- _Work instructions_
Your answer must be the full set of entries, repeated exactly.

- _Data for this task_
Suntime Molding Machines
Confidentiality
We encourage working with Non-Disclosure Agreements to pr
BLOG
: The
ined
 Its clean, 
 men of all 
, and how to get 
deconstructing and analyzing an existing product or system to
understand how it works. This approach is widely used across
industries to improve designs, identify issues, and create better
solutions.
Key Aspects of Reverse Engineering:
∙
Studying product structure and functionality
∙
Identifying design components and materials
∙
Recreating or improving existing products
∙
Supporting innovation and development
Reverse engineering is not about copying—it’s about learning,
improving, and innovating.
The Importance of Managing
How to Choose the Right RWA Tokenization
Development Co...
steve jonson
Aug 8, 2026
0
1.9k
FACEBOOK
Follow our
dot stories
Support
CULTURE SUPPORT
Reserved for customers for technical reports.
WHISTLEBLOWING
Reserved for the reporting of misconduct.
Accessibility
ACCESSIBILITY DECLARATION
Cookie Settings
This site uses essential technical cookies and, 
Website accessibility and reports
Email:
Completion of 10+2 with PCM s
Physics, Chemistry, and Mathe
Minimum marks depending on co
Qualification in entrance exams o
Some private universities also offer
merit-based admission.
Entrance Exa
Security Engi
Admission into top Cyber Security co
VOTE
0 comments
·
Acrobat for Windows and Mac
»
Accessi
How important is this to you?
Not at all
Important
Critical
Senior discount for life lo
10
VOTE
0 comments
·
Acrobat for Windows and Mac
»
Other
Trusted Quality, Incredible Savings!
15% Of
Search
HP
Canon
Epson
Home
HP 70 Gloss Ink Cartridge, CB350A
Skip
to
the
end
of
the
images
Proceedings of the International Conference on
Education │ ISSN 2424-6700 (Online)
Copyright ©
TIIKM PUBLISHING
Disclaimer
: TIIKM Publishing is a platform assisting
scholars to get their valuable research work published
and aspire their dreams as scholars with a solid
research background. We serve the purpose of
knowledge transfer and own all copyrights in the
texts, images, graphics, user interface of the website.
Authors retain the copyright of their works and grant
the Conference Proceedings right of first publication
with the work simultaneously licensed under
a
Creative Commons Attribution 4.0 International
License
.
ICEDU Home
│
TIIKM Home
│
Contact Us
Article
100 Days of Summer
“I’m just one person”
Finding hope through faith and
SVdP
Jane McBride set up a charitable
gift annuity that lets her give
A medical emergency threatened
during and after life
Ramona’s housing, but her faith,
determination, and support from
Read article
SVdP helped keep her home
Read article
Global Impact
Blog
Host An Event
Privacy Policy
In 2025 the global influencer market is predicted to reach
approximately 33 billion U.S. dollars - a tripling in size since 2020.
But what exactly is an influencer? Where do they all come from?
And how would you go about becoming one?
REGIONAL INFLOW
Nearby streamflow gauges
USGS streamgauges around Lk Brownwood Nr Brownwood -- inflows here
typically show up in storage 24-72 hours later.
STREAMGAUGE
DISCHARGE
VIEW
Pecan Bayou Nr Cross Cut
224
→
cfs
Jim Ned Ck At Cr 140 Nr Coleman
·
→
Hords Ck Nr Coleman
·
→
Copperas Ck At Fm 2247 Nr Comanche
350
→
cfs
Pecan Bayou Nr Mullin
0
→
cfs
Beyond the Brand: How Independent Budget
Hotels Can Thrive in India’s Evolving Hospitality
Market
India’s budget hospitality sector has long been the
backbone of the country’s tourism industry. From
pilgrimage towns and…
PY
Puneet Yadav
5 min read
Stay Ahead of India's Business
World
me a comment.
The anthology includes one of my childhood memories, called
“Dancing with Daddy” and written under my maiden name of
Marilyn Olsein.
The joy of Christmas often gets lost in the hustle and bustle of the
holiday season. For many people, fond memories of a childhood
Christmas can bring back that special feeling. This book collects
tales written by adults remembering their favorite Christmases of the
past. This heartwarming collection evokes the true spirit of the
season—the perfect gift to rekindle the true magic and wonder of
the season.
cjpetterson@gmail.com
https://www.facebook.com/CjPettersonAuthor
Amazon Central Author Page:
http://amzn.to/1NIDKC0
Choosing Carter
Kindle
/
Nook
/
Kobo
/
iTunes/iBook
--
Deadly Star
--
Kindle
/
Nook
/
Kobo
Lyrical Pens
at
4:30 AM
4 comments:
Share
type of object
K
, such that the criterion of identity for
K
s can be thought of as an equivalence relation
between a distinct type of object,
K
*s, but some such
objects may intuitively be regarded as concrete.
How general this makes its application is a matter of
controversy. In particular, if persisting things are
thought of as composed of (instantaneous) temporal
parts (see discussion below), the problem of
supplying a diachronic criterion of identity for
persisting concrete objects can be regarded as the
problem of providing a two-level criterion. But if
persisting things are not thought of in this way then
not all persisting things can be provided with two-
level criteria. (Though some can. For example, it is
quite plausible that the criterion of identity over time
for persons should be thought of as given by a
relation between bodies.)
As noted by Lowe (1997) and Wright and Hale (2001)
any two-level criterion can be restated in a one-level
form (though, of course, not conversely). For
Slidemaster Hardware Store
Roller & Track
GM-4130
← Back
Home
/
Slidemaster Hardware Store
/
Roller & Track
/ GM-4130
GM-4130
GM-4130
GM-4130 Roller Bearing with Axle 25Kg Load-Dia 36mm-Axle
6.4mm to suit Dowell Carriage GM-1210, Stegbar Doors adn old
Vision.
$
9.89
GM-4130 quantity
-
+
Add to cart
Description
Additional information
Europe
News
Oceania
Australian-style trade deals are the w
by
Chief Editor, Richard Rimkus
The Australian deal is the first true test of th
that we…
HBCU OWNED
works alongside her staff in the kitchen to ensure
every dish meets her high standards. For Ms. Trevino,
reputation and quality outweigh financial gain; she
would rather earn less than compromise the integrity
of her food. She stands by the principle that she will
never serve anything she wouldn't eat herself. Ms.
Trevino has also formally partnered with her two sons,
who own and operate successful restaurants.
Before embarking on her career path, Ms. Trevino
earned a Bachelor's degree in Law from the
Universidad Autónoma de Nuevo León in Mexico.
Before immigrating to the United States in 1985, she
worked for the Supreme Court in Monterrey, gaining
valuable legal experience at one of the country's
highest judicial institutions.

- _Written response_
Suntime Molding Machines
Confidentiality
We encourage working with Non-Disclosure Agreements to pr
BLOG
: The
ined
 Its clean, 
 men of all 
, and how to get 
deconstructing and analyzing an existing product or system to
understand how it works. This approach is widely used across
industries to improve designs, identify issues, and create better
solutions.
Key Aspects of Reverse Engineering:
∙
Studying product structure and functionality
∙
Identifying design components and materials
∙
Recreating or improving existing products
∙
Supporting innovation and development
Reverse engineering is not about copying—it’s about learning,
improving, and innovating.
The Importance of Managing
How to Choose the Right RWA Tokenization
Development Co...
steve jonson
Aug 8, 2026
0
1.9k
FACEBOOK
Follow our
dot stories
Support
CULTURE SUPPORT
Reserved for customers for technical reports.
WHISTLEBLOWING
Reserved for the reporting of misconduct.
Accessibility
ACCESSIBILITY DECLARATION
Cookie Settings
This site uses essential technical cookies and, 
Website accessibility and reports
Email:
Completion of 10+2 with PCM s
Physics, Chemistry, and Mathe
Minimum marks depending on co
Qualification in entrance exams o
Some private universities also offer
merit-based admission.
Entrance Exa
Security Engi
Admission into top Cyber Security co
VOTE
0 comments
·
Acrobat for Windows and Mac
»
Accessi
How important is this to you?
Not at all
Important
Critical
Senior discount for life lo
10
VOTE
0 comments
·
Acrobat for Windows and Mac
»
Other
Trusted Quality, Incredible Savings!
15% Of
Search
HP
Canon
Epson
Home
HP 70 Gloss Ink Cartridge, CB350A
Skip
to
the
end
of
the
images
Proceedings of the International Conference on
Education │ ISSN 2424-6700 (Online)
Copyright ©
TIIKM PUBLISHING
Disclaimer
: TIIKM Publishing is a platform assisting
scholars to get their valuable research work published
and aspire their dreams as scholars with a solid
research background. We serve the purpose of
knowledge transfer and own all copyrights in the
texts, images, graphics, user interface of the website.
Authors retain the copyright of their works and grant
the Conference Proceedings right of first publication
with the work simultaneously licensed under
a
Creative Commons Attribution 4.0 International
License
.
ICEDU Home
│
TIIKM Home
│
Contact Us
Article
100 Days of Summer
“I’m just one person”
Finding hope through faith and
SVdP
Jane McBride set up a charitable
gift annuity that lets her give
A medical emergency threatened
during and after life
Ramona’s housing, but her faith,
determination, and support from
Read article
SVdP helped keep her home
Read article
Global Impact
Blog
Host An Event
Privacy Policy
In 2025 the global influencer market is predicted to reach
approximately 33 billion U.S. dollars - a tripling in size since 2020.
But what exactly is an influencer? Where do they all come from?
And how would you go about becoming one?
REGIONAL INFLOW
Nearby streamflow gauges
USGS streamgauges around Lk Brownwood Nr Brownwood -- inflows here
typically show up in storage 24-72 hours later.
STREAMGAUGE
DISCHARGE
VIEW
Pecan Bayou Nr Cross Cut
224
→
cfs
Jim Ned Ck At Cr 140 Nr Coleman
·
→
Hords Ck Nr Coleman
·
→
Copperas Ck At Fm 2247 Nr Comanche
350
→
cfs
Pecan Bayou Nr Mullin
0
→
cfs
Beyond the Brand: How Independent Budget
Hotels Can Thrive in India’s Evolving Hospitality
Market
India’s budget hospitality sector has long been the
backbone of the country’s tourism industry. From
pilgrimage towns and…
PY
Puneet Yadav
5 min read
Stay Ahead of India's Business
World
me a comment.
The anthology includes one of my childhood memories, called
“Dancing with Daddy” and written under my maiden name of
Marilyn Olsein.
The joy of Christmas often gets lost in the hustle and bustle of the
holiday season. For many people, fond memories of a childhood
Christmas can bring back that special feeling. This book collects
tales written by adults remembering their favorite Christmases of the
past. This heartwarming collection evokes the true spirit of the
season—the perfect gift to rekindle the true magic and wonder of
the season.
cjpetterson@gmail.com
https://www.facebook.com/CjPettersonAuthor
Amazon Central Author Page:
http://amzn.to/1NIDKC0
Choosing Carter
Kindle
/
Nook
/
Kobo
/
iTunes/iBook
--
Deadly Star
--
Kindle
/
Nook
/
Kobo
Lyrical Pens
at
4:30 AM
4 comments:
Share
type of object
K
, such that the criterion of identity for
K
s can be thought of as an equivalence relation
between a distinct type of object,
K
*s, but some such
objects may intuitively be regarded as concrete.
How general this makes its application is a matter of
controversy. In particular, if persisting things are
thought of as composed of (instantaneous) temporal
parts (see discussion below), the problem of
supplying a diachronic criterion of identity for
persisting concrete objects can be regarded as the
problem of providing a two-level criterion. But if
persisting things are not thought of in this way then
not all persisting things can be provided with two-
level criteria. (Though some can. For example, it is
quite plausible that the criterion of identity over time
for persons should be thought of as given by a
relation between bodies.)
As noted by Lowe (1997) and Wright and Hale (2001)
any two-level criterion can be restated in a one-level
form (though, of course, not conversely). For
Slidemaster Hardware Store
Roller & Track
GM-4130
← Back
Home
/
Slidemaster Hardware Store
/
Roller & Track
/ GM-4130
GM-4130
GM-4130
GM-4130 Roller Bearing with Axle 25Kg Load-Dia 36mm-Axle
6.4mm to suit Dowell Carriage GM-1210, Stegbar Doors adn old
Vision.
$
9.89
GM-4130 quantity
-
+
Add to cart
Description
Additional information
Europe
News
Oceania
Australian-style trade deals are the w
by
Chief Editor, Richard Rimkus
The Australian deal is the first true test of th
that we…
HBCU OWNED
works alongside her staff in the kitchen to ensure
every dish meets her high standards. For Ms. Trevino,
reputation and quality outweigh financial gain; she
would rather earn less than compromise the integrity
of her food. She stands by the principle that she will
never serve anything she wouldn't eat herself. Ms.
Trevino has also formally partnered with her two sons,
who own and operate successful restaurants.
Before embarking on her career path, Ms. Trevino
earned a Bachelor's degree in Law from the
Universidad Autónoma de Nuevo León in Mexico.
Before immigrating to the United States in 1985, she
worked for the Supreme Court in Monterrey, gaining
valuable legal experience at one of the country's
highest judicial institutions.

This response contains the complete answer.